Image after flood fill:
[2, 2, 2]
[2, 2, 0]
[2, 0, 1]


## Bit Manipulation

Typical Use-Cases

* Counting the number of set bits (1-bits) in an integer (sometimes referred to as the “population count”).
* Checking if a number is a power of two.
* Performing XOR-based operations (e.g., find the missing element in an array of duplicates).

Example: Single Number

You have an array where every element appears twice except for one. Find that single element using O(1) extra space.
Approach: 
    XOR all elements; 
    duplicates cancel out, leaving only the unique element.

The result ^= num operation is used to find the single non-duplicate number in an array where every other number appears twice.

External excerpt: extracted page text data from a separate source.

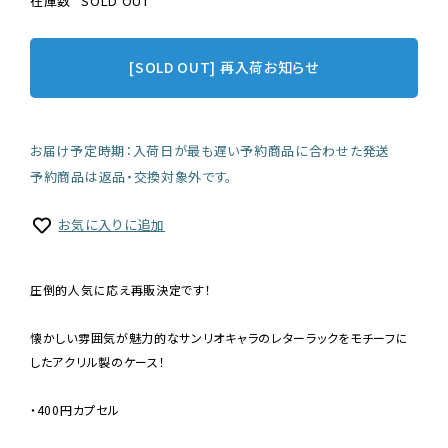
在庫数
SOLD OUT
[SOLD OUT] 再入荷お知らせ
お届け予定時期：入荷日が最も遅い予約商品に合わせた発送
予約商品は返品・交換対象外です。
お気に入りに追加
圧倒的人気に応え再販決定です！
懐かしい雰囲気が魅力的なサンリオキャラのレターラックをモチーフに
したアクリル製のケース！
・400円カプセル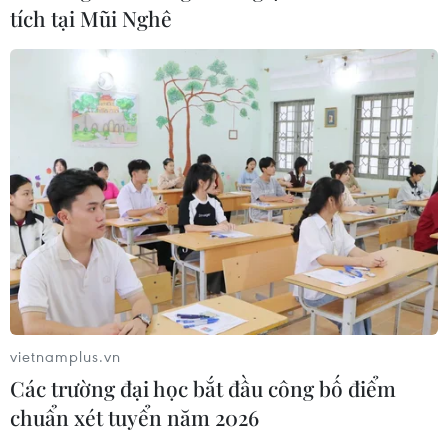
tích tại Mũi Nghê
vietnamplus.vn
Các trường đại học bắt đầu công bố điểm
chuẩn xét tuyển năm 2026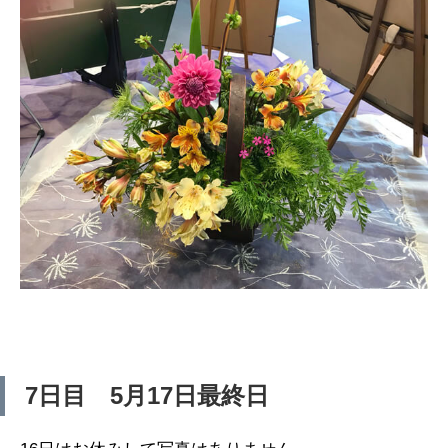
7日目 5月17日最終日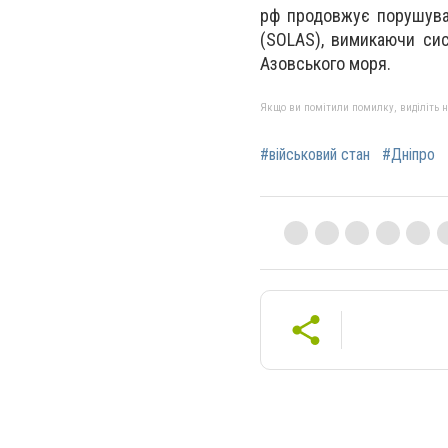
рф продовжує порушува
(SOLAS), вимикаючи сист
Азовського моря.
Якщо ви помітили помилку, виділіть нео
#військовий стан
#Дніпро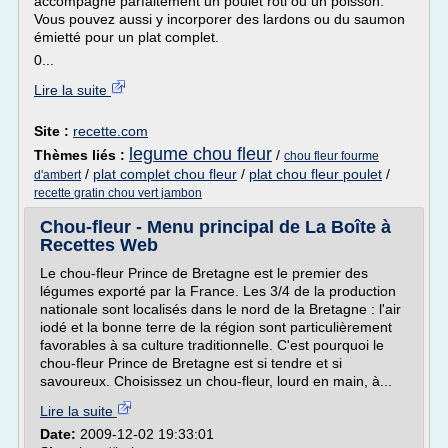
accompagne parfaitement un poulet rôti ou un poisson.
Vous pouvez aussi y incorporer des lardons ou du saumon
émietté pour un plat complet.
0...
Lire la suite
Site :
recette.com
legume chou fleur
Thèmes liés :
/
chou fleur fourme
/
plat complet chou fleur
/
plat chou fleur poulet
/
d'ambert
recette gratin chou vert jambon
Chou-fleur - Menu principal de La Boîte à
Recettes Web
Le chou-fleur Prince de Bretagne est le premier des
légumes exporté par la France. Les 3/4 de la production
nationale sont localisés dans le nord de la Bretagne : l'air
iodé et la bonne terre de la région sont particulièrement
favorables à sa culture traditionnelle. C'est pourquoi le
chou-fleur Prince de Bretagne est si tendre et si
savoureux. Choisissez un chou-fleur, lourd en main, à...
Lire la suite
Date:
2009-12-02 19:33:01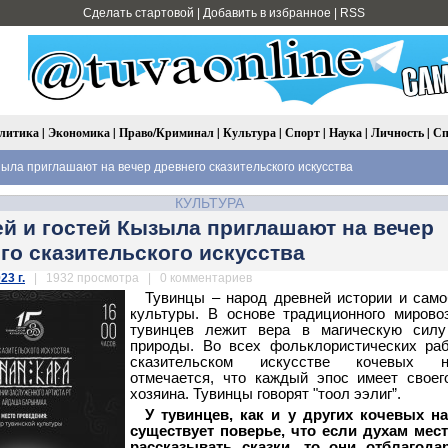
Сделать стартовой
|
Добавить в избранное
|
RSS
литика
|
Экономика
|
Право/Криминал
|
Культура
|
Спорт
|
Наука
|
Личность
|
Сп
ыла приглашают на вечер древнего сказительского искусства
КУЛЬТУРА
й и гостей Кызыла приглашают на вечер
го сказительского искусства
23 г.
| 1932 просмотра | 0 комментариев
Тувинцы – народ древней истории и сам
культуры. В основе традиционного мирово
тувинцев лежит вера в магическую силу
природы. Во всех фольклористических ра
сказительском искусстве кочевых н
отмечается, что каждый эпос имеет своег
хозяина. Тувинцы говорят "тоол ээлиг”.
У тувинцев, как и у других кочевых н
существует поверье, что если духам мес
рассказывать сказки, то они отблагодар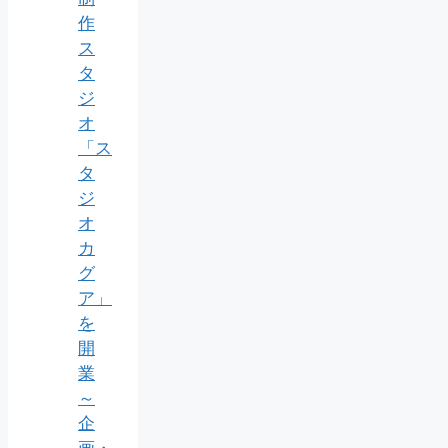
作
ス
タ
ジ
オ
「ス
タ
ジ
オ
カ
グ
ア」
を
開
業
～
企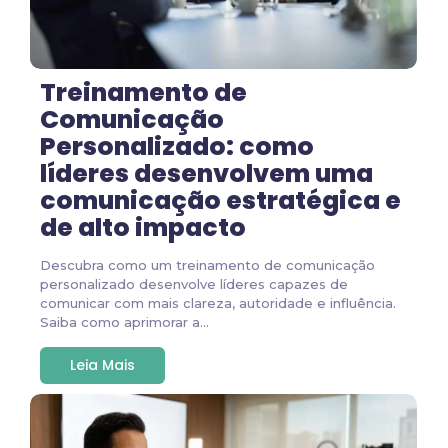
Treinamento de
Comunicação
Personalizado: como
líderes desenvolvem uma
comunicação estratégica e
de alto impacto
Descubra como um treinamento de comunicação
personalizado desenvolve líderes capazes de
comunicar com mais clareza, autoridade e influência.
Saiba como aprimorar a...
Leia Mais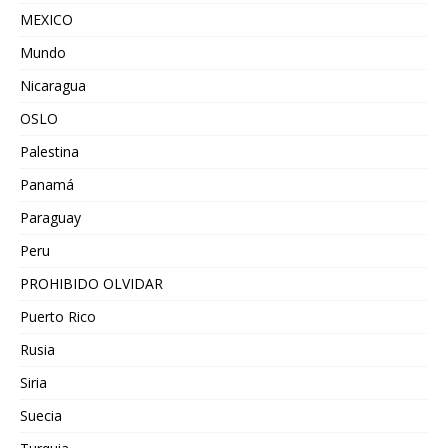
MEXICO
Mundo
Nicaragua
OSLO
Palestina
Panamá
Paraguay
Peru
PROHIBIDO OLVIDAR
Puerto Rico
Rusia
Siria
Suecia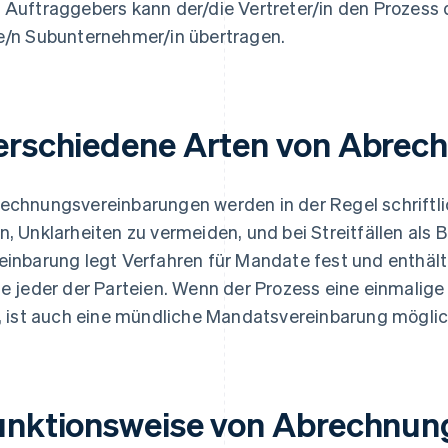
 Auftraggebers kann der/die Vertreter/in den Prozess
e/n Subunternehmer/in übertragen.
erschiedene Arten von Abre
echnungsvereinbarungen werden in der Regel schriftli
n, Unklarheiten zu vermeiden, und bei Streitfällen als 
einbarung legt Verfahren für Mandate fest und enthält 
le jeder der Parteien. Wenn der Prozess eine einmalige
l, ist auch eine mündliche Mandatsvereinbarung möglic
unktionsweise von Abrechnu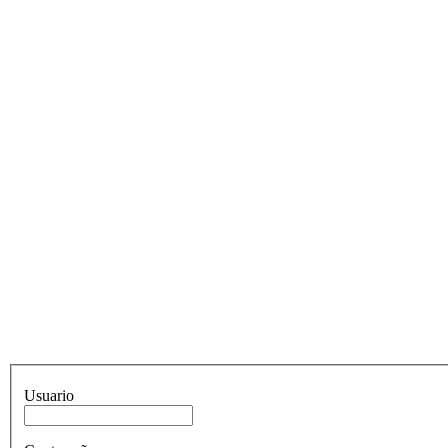
Usuario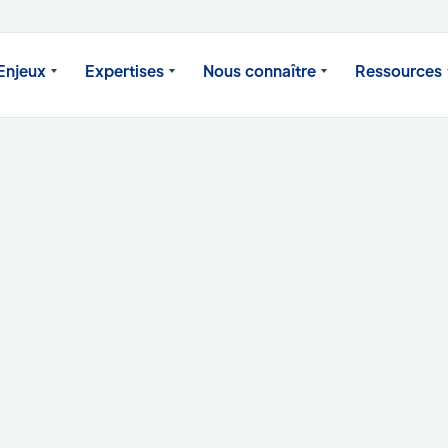
Enjeux
Expertises
Nous connaître
Ressources
Prise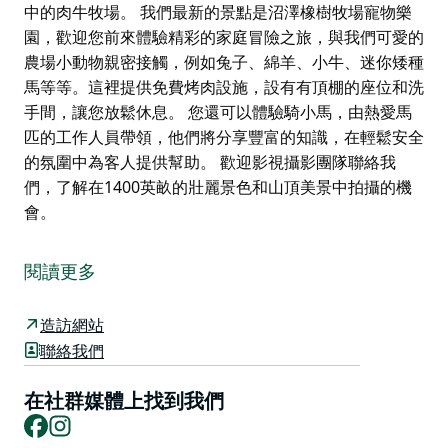
中的肉牛牧場。 我們最新的景點是沼澤橡樹牧場寵物樂
園，歡迎您前來體驗精彩的家庭冒險之旅，與我們可愛的
農場小動物親密接觸，例如兔子、綿羊、小牛、迷你矮種
馬等等。這裡提供免費烤肉設施，設有有頂棚的座位和洗
手間，讓您放鬆休息。 您還可以體驗騎小馬，由熱愛馬
匹的工作人員帶領，他們將分享豐富的知識，在輕鬆安全
的氛圍中為客人提供幫助。 歡迎影視攝影團隊聯絡我
們，了解在1400英畝的壯麗景色和山頂美景中拍攝的機
會。
塔姆沃思和庫廷加爾騎馬探險之旅是一個仍在運作的牧牛
場，位於塔姆沃思以東僅 27 公里處。
閱讀更多
塔姆沃思和庫廷加爾騎馬探險之旅提供兩小時的騎行體
驗，每天三班，每週七天。
造訪網站
聯絡我們
我們接待各種規模的團體，無論您是新手還是經驗豐富的
騎手。
在社群媒體上找到我們
加入我們著名的騎行之旅，沿著穆拉溪探索超過 1400 英
Facebook
Instagram
畝的牧場，欣賞壯麗的景色，享受輕鬆愜意的騎行時光。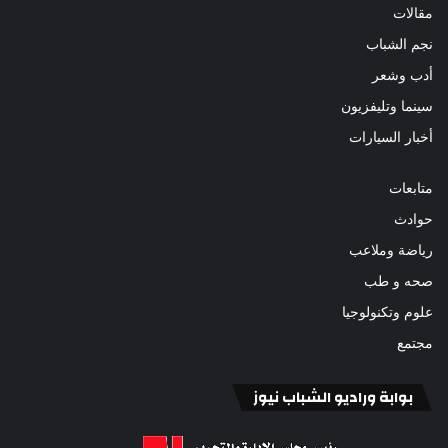
مقالات
نجم الشباب
أدب وشعر
سينما وتليفزيون
أخبار السيارات
متابعات
حوادث
رياضة وملاعب
صحه و طب
علوم وتكنولوجيا
مجتمع
بوابة وراديو الشباب نيوز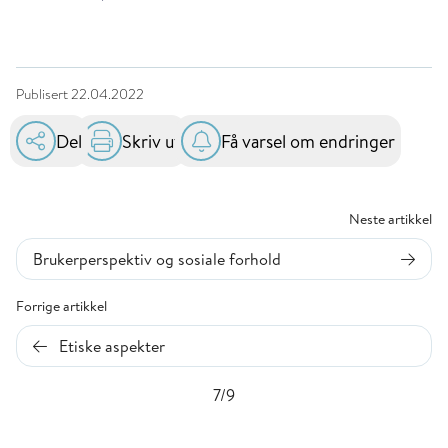
Publisert
22.04.2022
Del
Skriv ut
Få varsel om endringer
Neste artikkel
Brukerperspektiv og sosiale forhold
Forrige artikkel
Etiske aspekter
7/9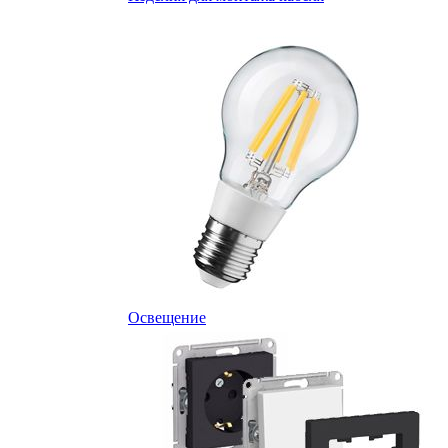
Освещение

This works because of the properties of the XOR operation:

* XOR of a number with itself is 0: a ^ a = 0
* XOR of a number with 0 is the number itself: a ^ 0 = a
* XOR is commutative and associative: a ^ b ^ a = b ^ (a ^ a) = b ^ 0 = b

Given an array where every element appears twice except for one, XORing all the elements together will cancel out the numbers that appear twice, leaving only the single non-duplicate number.

Here's how it works step-by-step:

* Initialize result to 0.
* Iterate through each number in the array.
* XOR each number with result and store the result back in result.
* At the end of the iteration, result will hold the non-duplicate number.


In [6]:
def single_number(nums):
    result = 0
    for num in nums:
        result ^= num
    return result


In [7]:
# Example array where every element appears twice except for one
nums = [4, 1, 2, 1, 2]

# Use the single_number function to find the single element
unique_element = single_number(nums)

print(f"The single element in the array is {unique_element}.")

The single element in the array is 4.